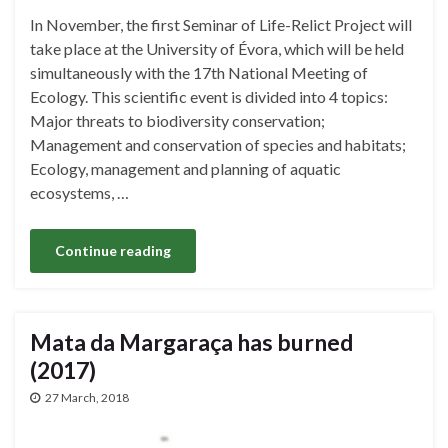
In November, the first Seminar of Life-Relict Project will
take place at the University of Évora, which will be held
simultaneously with the 17th National Meeting of
Ecology. This scientific event is divided into 4 topics:
Major threats to biodiversity conservation;
Management and conservation of species and habitats;
Ecology, management and planning of aquatic
ecosystems, …
Continue reading
Mata da Margaraça has burned
(2017)
27 March, 2018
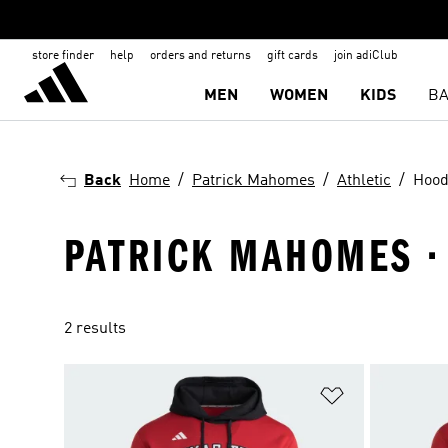
store finder
help
orders and returns
gift cards
join adiClub
MEN
WOMEN
KIDS
BA
Back
Home
Patrick Mahomes
Athletic
Hood
PATRICK MAHOMES · 
2 results
Add to Wishlis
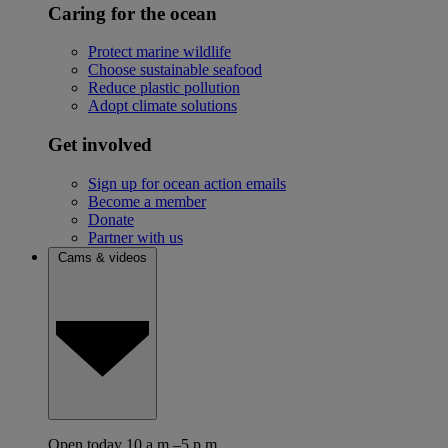
Caring for the ocean
Protect marine wildlife
Choose sustainable seafood
Reduce plastic pollution
Adopt climate solutions
Get involved
Sign up for ocean action emails
Become a member
Donate
Partner with us
Cams & videos
Open today 10 a.m.–5 p.m.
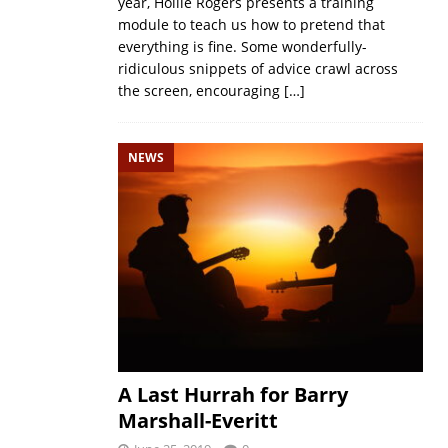
year, Hollie Rogers presents a training
module to teach us how to pretend that
everything is fine. Some wonderfully-
ridiculous snippets of advice crawl across
the screen, encouraging
[…]
NEWS
A Last Hurrah for Barry
Marshall-Everitt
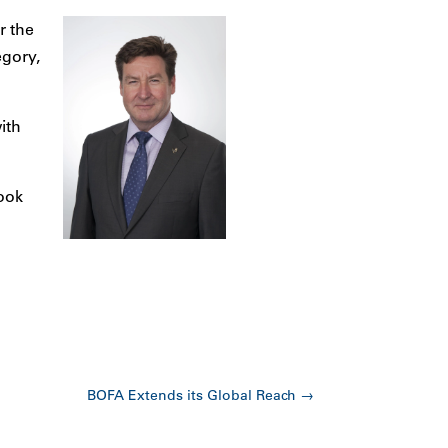
r the
egory,
ith
look
BOFA Extends its Global Reach
→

----------------------------------------

Extract all lines of the records above that include "Ecology".

RESPONSE >>
Ecology. This scientific event is divided into 4 topics:
Ecology, management and planning of aquatic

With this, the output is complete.